Biomass-based process heat in industrial sectors
As is the case for electricity-based process heat, biomass-based process heat can come in many forms. Not only is there great heterogeneity when it comes to the different forms of biomass feedstock, depending on the pre-processing, the biomass can be turned into several different fuels that can be solid, liquid or gaseous. These can vary substantially in energy density, combustion properties and logistic characteristics. For example, wood chips can either be burned directly or after having gone through torrefaction. Alternatively, the wood chips could perhaps have been gasified to produce hydrogen, processed further into bio-methane or used to produce pyrolysis oil (Friedmann et al. 2019; Rehfeldt et al. 2020).
This means that biomass-based options can in principle fulfil the process heat needs of most industrial use cases (Malico et al. 2019), but the specific nature of the process and the industry in question will determine what kind of biomass-based process is applicable. For example, glass and ceramic sectors require temperatures above 500°C and a gaseous fuel to have clean combustion, which means that for this particular case, raw wood chips would not be feasible, but bio-methane produced from the same wood chips is a promising option at least from a technological perspective (Lenz et al. 2020). In addition to the wide range of process applications wherein biomass can be useful, an additional advantage compared to other forms of renewable process heat include the possibility to store fuels for long periods of time, although it should be mentioned that storage can be quite demanding in terms of space depending on the fuel. Another advantage of biomass is that when combined with CCS to bio-CCS or BECCS, it enables the generation of carbon dioxide removal (CDR) from the atmosphere, also referred to as negative emissions (Olsson et al. 2020).
Despite its potentially broad usability across different sectors and temperatures though, biomass is currently predominantly used for provision of process heat at temperatures around or below 200°C (see Figure 3 above). The largest volumes are concentrated in a few select sectors, especially forest industries in the form of sawmills and pulp and paper mills. As can be seen in Figure 4, almost 90% of the biomass used for industrial process heat in the EU-28 in 2017 was consumed in forest industries.

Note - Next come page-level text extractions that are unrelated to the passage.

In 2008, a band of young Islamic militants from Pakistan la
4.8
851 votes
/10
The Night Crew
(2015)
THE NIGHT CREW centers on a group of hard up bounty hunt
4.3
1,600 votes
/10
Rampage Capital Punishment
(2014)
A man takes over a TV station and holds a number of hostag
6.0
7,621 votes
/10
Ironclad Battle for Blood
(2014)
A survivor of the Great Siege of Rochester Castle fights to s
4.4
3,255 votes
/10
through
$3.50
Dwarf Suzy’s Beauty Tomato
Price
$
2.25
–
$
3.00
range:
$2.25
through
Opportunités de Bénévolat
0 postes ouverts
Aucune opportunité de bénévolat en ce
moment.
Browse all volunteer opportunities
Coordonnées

The reason why the use of biomass for process heat is so prevalent in forest industry sectors is that large amounts of biomass become available on-site as part of the key industrial processes themselves. Bark and sawdust are produced in large amounts as residues at sawmills and can be burned to produce heat used for drying of lumber. Similarly, at pulp and paper mills, residues in the form of bark and waste liquors (in Kraft mills) are burned to produce process steam as well as to generate electricity (ARENA 2019; Malico et al. 2019; Philibert 2017). By using biomass process residues, the use of fossil fuels can often be avoided. If the available residues in these sectors would not be used, an additional waste disposal problem would arise.

Figure 4; Use of biomass for industrial process heat across different sectors in the EU-28 in 2017. Figure from Malico et al (2019).

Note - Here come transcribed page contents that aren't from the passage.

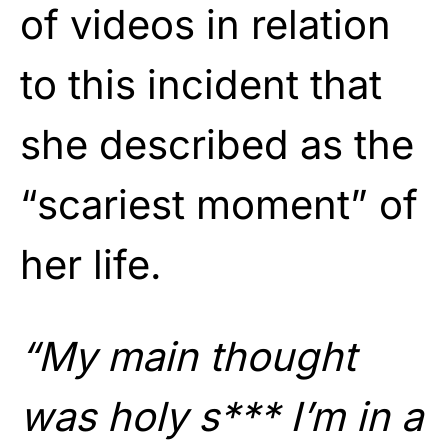
of videos in relation
to this incident that
she described as the
“scariest moment” of
her life.
“My main thought
was holy s*** I’m in a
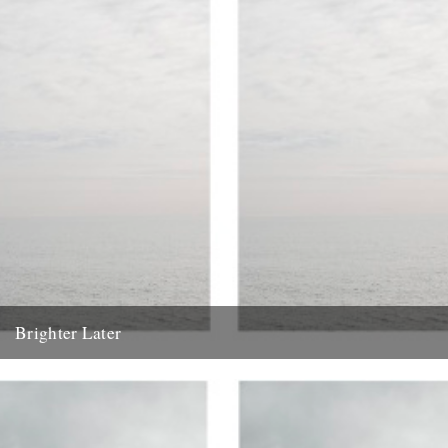
Brighter Later
1. Kent Brighter Later is a journey around the British Isles looking
outward from the coastline of each county I...
20th February 2012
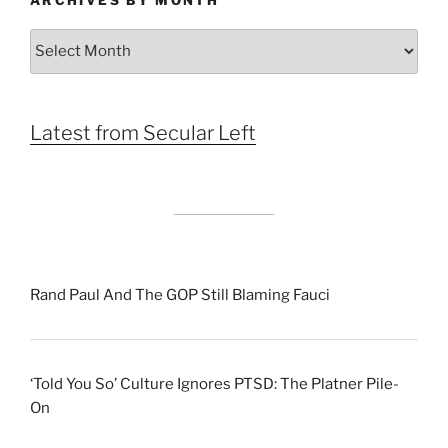
ARCHIVES BY MONTH
Archives
by
Month
Latest from Secular Left
Rand Paul And The GOP Still Blaming Fauci
‘Told You So’ Culture Ignores PTSD: The Platner Pile-
On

The “non-metallic minerals” sector referred to in Figure 4 is predominantly made up by the cement sector, which for decades has used different forms of solid waste materials, a portion of which are of biogenic origin, to replace fossil fuels in the form of e.g., coal and petroleum coke (Lenz et al. 2020).
The use of biomass in cement production is a practical example of an exception to the otherwise dominating pattern that biomass is used for relatively low temperatures and in forest industry sectors. Some argue that there is somewhat of a lost opportunity here, in that instead of being used to produce heat at temperatures where electricity-based options such as heat pumps could work, biomass should be used for purposes where other options are scarce (Lenz et al. 2020; Material Economics 2021). Leaving aside if/how this ambition should be supported, a key question that remains is whether and how biomass process heat can be made use of in other sectors. One challenge is that it is difficult to make general statements as biomass prices can vary widely between different locations. Material Economics (2021) note that in places where biomass can be made available at costs of 2-4 €/GJ, it can be quite competitive. However, actual costs for larger volumes can often be more in the order of 6-8 €/GJ, which makes for a quite substantial barrier to competitiveness. In addition, Malico et al (2019) identify high investment costs, feedstock availability and security of supply as key obstacles to uptake of biomass-based process heat in non-forest industry sectors.

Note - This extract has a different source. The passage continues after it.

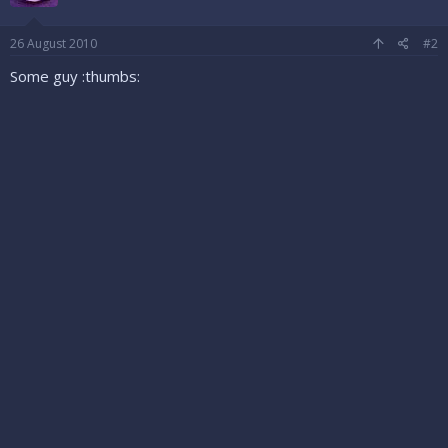
26 August 2010
#2
Some guy :thumbs:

Carbon Capture and Sequestration
As mentioned, the role of biomass needs to be considered alongside all available emissions mitigation technologies. One of the seemingly most straightforward ways of enabling deep emissions cuts is to maintain existing industrial processes and fuels but capture the CO2 emissions and sequester these in geological formations. CO2 capture and injection in geological formations are not new phenomena as such, as they have been implemented commercially for decades in e.g., the oil & gas sector, but the particularities of deployment vary quite substantially from sector to sector. This pertains both to the technological aspects of CO2 capture, transport and storage, and to the market and policy context in question.
For the actual CO2 capture, a few factors are especially important when it comes to determining the feasibility and techno-economic viability. A key issue is the composition of the CO2-containing gas stream, where the CO2 concentration is the central parameter – a higher CO2 concentration typically means less energy is needed to separate out the CO2 which can translate into lower costs of capture. A second key issue is whether the CO2 emissions at the site are concentrated in one large point source or distributed across many smaller point sources.

Figure 3. Energy carriers used for industrial heat in the EU-28, categorised by temperature levels. Figure from Malico et al. (2019).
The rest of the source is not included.